Liputan6.com, Serang - Aksi penolakan aktivitas tambang tanah yang merusak alam dan fasilitas di Desa Mekarsari, Kecamatan Rangkasbitung, Kabupaten Lebak, sebanyak tujuh warga diperiksa Polda Banten. Mereka dilaporkan oleh pengusaha tambang ke Polda Banten, kemudian diperiksa penyidik dengan alasan merusak fasilitas pertambangan dan penghasutan.Â
"Dalam aksi tersebut konon kata pemilik usaha ada peristiwa pengrusakan, ada peristiwa pengasutan, yang dilakukan oleh warga katanya untuk melakukan aksi demonstrasi itu karena tidak ada izin dari pihak kepolisian maka dianggap sebagai kegiatan yang ilegal," ujar Bahtiar Rifai, dari LBH Muhammadiyah Banten, yang mendampingi warga di Polda Banten, Jumat, (3/1/2025).
Baca Juga
Bahtiar memastikan tidak ada penghasutan, warga berdemonstrasi menolak pertambangan secara spontan, karena mereka sudah gerah dengan debu, kerusakan lingkungan serta tanah yang berceceran karena banyak warga terpeleset ketika hujan turun. Warga yang kesal melempari truk tanah dengan lumpur, kemudian membakar ban bekas dan terpal yang ada di sekitar lokasi tambang secara spontanitas, sebagian bentuk kekesalan mereka. "Apa yang terjadi terhadap warga tersebut terjadi secara spontan seperti itu, terkait ada aktivitas yang dianggap merusak gitu kan ya," terangnya.
Advertisement
Warga menyatakan bahwa telah melaporkan aktivitas tambang yang diduga ilegal itu ke Polres Lebak pada 3 Desember 2024, namun hingga kini belum ada pemeriksaan yang dilakukan kepolisian. Sementara peristiwa demonstrasi warga yang menolak pertambangan terjadi pada 17 Desember 2024.
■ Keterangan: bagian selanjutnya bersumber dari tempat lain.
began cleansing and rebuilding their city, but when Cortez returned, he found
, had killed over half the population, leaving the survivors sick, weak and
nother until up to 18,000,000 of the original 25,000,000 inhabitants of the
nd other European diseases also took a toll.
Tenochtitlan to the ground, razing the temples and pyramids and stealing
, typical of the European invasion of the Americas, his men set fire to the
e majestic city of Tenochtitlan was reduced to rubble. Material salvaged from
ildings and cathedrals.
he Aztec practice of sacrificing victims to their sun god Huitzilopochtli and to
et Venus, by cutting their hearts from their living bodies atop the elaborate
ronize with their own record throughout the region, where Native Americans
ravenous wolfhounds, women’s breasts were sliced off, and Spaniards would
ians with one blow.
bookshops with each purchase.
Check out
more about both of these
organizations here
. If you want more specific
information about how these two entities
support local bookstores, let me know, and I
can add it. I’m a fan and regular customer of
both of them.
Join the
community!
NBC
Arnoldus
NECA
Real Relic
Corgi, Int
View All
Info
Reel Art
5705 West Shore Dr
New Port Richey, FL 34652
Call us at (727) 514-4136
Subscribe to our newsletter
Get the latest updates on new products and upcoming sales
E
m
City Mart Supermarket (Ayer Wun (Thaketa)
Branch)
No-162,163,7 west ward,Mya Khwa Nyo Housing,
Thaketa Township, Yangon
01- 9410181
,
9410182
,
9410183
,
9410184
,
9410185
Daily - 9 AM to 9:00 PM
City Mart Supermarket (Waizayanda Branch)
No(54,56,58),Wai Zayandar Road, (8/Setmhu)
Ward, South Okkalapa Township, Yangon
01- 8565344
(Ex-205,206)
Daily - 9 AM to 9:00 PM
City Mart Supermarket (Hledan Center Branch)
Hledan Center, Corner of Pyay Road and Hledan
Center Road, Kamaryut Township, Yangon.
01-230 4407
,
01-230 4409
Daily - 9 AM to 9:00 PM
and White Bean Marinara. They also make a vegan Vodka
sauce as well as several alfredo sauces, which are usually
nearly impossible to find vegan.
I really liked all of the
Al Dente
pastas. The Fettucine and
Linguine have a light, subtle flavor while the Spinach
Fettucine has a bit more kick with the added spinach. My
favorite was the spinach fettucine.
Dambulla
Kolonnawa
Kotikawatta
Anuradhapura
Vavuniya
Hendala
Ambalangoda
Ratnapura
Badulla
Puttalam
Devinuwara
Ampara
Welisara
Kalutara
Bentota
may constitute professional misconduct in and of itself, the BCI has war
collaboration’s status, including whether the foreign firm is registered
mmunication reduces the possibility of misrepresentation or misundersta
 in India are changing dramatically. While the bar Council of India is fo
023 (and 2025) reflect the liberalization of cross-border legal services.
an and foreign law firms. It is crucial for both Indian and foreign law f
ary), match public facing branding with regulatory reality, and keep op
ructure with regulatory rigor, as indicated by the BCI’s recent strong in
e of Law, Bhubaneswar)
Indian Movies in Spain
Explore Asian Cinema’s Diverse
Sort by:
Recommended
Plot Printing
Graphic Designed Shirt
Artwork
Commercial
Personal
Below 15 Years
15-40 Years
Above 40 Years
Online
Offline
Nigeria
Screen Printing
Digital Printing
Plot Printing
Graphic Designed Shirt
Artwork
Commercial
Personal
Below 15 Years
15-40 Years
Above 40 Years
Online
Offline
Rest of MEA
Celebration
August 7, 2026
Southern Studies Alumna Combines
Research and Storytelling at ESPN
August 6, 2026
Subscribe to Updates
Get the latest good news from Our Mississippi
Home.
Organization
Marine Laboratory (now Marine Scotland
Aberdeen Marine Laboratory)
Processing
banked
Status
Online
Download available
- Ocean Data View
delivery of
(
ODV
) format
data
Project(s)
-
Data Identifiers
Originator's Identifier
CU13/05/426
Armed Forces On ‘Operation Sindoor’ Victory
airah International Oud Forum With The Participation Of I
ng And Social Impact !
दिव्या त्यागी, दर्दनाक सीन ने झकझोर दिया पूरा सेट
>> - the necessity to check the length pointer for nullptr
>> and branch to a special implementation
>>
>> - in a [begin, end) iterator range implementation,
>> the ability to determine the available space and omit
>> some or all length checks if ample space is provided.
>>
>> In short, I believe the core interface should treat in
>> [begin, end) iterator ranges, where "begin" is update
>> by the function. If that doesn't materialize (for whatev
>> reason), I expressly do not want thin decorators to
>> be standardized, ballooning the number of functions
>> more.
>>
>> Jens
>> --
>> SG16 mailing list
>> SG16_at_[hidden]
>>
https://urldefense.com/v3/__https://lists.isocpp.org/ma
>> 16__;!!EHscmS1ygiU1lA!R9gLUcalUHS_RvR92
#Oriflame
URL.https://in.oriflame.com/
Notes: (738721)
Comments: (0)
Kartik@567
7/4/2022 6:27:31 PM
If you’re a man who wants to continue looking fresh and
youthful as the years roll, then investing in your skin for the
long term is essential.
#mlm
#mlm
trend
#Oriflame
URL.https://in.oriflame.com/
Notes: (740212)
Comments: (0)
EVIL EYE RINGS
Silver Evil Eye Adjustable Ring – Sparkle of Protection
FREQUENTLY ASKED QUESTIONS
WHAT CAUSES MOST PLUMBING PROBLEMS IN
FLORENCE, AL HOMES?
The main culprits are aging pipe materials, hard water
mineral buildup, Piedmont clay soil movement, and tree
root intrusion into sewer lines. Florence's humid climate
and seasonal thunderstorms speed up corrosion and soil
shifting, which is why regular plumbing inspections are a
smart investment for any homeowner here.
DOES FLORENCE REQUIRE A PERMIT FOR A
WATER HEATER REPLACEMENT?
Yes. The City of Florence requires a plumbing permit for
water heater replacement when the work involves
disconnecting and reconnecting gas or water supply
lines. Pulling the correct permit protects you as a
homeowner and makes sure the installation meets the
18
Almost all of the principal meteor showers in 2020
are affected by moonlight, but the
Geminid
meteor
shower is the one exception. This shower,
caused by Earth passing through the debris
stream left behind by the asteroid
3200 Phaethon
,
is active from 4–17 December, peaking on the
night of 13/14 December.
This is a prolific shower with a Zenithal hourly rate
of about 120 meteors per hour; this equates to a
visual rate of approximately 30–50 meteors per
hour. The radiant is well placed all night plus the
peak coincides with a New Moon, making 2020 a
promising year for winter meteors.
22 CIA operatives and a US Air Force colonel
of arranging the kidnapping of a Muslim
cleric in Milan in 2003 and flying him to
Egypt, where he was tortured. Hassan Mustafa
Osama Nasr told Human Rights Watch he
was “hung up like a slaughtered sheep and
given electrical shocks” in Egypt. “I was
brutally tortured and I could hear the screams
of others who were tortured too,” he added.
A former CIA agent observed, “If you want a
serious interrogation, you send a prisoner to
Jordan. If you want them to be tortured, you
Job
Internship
Sedangkan pengusaha yang melapor ke Polda Banten dengan tudingan perusakan dan penghasutan, lebih dulu ditangani oleh polisi, sehingga masyarakat mempertanyakan kinerja Korps Bhayangkara. "Kami sudah membuat laporan melalui warga ke Polres Lebak. Kami menyayangkan laporan kami sampai dengan saat ini belum ada proses apapun dari Polres. Ketika mereka (pengusaha galian tanah) membuat laporan efek dari demo tanggal 17 Desember tersebut ini, kok responnya malah lebih cepat gitu kan ya, ini cukup aneh. Teman-teman dari Polda Banten dan Polres Lebak bisa bersikap profesional," jelasnya.
Diintimidasi
Tokoh masyarakat sekaligus Ketua RT setempat yang ikut diperiksa di Polda Banten, Tarmidi, mengaku warga sudah gerah dengan aktivitas galian tanah yang sudah beroperasi sejak 2018 silam. Dia bercerita ketika musim kemarau, debu mengotori rumah dan pandangan warga. Ketika musim hujan, ceceran tanah menjadi lumpur dan banyak warga yang terpeleset. Selain itu, jalanan di Desa Mekarsari, Kecamatan Rangkasbitung, Kabupaten Lebak, Banten rusak.
"Pada ada yang jatuh, ada yang anak sekolah pada jatuh pada kotor, orang-orang jadinya gerah gitu, jadi marah lah, apalagi ibu-ibu lebih pada marah-marah. Kami pihak masyarakat dari dulu sampai sekarang tuh minta diperbaiki jalan tidak minta apa-apa, tidak kok, cuma pengusahanya tidak ada yang mau itikad baik ke masyarakat," ujar Tarmidi, ditemui usai pemeriksaan di Polda Banten, Jumat, (3/1/2025).
Warga menyatakan merasa resah dengan intimidasi yang diduga dilakukan oleh preman bayaran pengusaha tambang. Sehingga kekesalan itu memuncak pada 17 Desember 2024, dengan melempari truk menggunakan lumpur dan tanah galian. "Malahan yang dikasih uang itu preman, jadi masyarakat mah ditutup aja sama preman-preman, akhirnya ujung-ujungnya masyarakat mah takut. Apalagi sekarang banyak yang satu kampung diintimidasi yang punya yang kepentingan," jelasnya.